7th President of the Maldives
- In office 17 November 2018 – 17 November 2023
- Vice President: Faisal Naseem
- Preceded by: Abdulla Yameen
- Succeeded by: Mohamed Muizzu

Member of the People's Majlis
- In office 28 May 2009 – 16 November 2018
- Preceded by: Constituency created
- Succeeded by: Jeehan Mahmood
- Constituency: Hinnavaru
- In office 27 February 1995 – 27 May 2009
- Succeeded by: Constituency abolished
- Constituency: Lhaviyani Atoll

President of the Maldivian Democratic Party
- Acting
- In office 24 November 2023 – 20 February 2024
- Preceded by: Mohamed Nasheed
- Succeeded by: Abdulla Shahid

Personal details
- Born: 1 March 1962 (age 64) Hinnavaru, Maldives
- Party: Maldivian Democratic Party (2003–present)
- Spouse: Fazna Ahmed ​(m. 1992)​
- Children: 2

= Ibrahim Mohamed Solih =

President of the Maldives from 2018 to 2023

Ibrahim Mohamed Solih (އިބްރާހީމް މުޙައްމަދް ޞޯލިޙް; born 4 May 1964), popularly known as Ibu, is a Maldivian politician who served as the 7th President of the Maldives from 2018 to 2023. Solih was a parliamentarian for 15 years, he represented the Hinnavaru constituency and the Lhaviyani Atoll constituency during his tenure.

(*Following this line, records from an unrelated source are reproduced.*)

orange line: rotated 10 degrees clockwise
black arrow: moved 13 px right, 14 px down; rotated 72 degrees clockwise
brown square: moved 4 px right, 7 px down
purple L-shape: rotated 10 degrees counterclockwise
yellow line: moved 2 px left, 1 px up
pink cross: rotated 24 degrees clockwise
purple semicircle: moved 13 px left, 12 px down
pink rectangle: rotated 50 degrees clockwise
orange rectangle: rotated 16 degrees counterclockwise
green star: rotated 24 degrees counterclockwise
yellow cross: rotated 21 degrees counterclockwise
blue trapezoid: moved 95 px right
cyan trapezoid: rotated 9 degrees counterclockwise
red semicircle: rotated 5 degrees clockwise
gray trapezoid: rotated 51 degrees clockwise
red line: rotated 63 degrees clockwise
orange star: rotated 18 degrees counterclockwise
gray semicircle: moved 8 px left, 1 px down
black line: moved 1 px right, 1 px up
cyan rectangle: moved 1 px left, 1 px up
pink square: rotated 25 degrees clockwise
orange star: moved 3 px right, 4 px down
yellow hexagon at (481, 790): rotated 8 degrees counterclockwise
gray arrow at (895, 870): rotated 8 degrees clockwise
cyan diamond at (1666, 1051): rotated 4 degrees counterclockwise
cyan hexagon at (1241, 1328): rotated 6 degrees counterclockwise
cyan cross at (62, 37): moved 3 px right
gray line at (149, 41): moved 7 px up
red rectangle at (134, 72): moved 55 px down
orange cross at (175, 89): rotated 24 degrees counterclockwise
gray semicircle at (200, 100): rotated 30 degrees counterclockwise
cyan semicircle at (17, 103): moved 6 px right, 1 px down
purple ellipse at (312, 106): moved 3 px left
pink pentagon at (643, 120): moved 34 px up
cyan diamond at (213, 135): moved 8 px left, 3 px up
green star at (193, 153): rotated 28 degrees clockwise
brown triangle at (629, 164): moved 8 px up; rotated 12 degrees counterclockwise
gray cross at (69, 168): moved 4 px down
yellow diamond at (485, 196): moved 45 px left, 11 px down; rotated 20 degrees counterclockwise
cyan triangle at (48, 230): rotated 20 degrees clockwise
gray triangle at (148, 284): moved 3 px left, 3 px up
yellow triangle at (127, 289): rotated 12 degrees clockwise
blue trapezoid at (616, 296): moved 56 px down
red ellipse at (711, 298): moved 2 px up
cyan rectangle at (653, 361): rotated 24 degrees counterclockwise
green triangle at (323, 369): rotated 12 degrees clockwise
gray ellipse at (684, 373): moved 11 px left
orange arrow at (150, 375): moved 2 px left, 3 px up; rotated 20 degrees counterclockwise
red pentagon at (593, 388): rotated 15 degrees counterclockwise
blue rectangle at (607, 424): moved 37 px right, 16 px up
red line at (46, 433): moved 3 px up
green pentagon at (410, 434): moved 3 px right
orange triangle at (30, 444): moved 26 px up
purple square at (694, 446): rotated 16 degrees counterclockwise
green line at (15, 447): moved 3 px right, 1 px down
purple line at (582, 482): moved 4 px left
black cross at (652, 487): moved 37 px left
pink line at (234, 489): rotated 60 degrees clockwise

He played a significant role in the democratic reforms of the Maldives and led the Maldivian Democratic Party (MDP) to victory in the 2018 presidential election. Solih was elected president on 23 September 2018 after winning the 2018 presidential election as the candidate for the Maldivian Democratic Party (MDP). His presidency focused on democratic governance, environmental sustainability, and strengthening international relations.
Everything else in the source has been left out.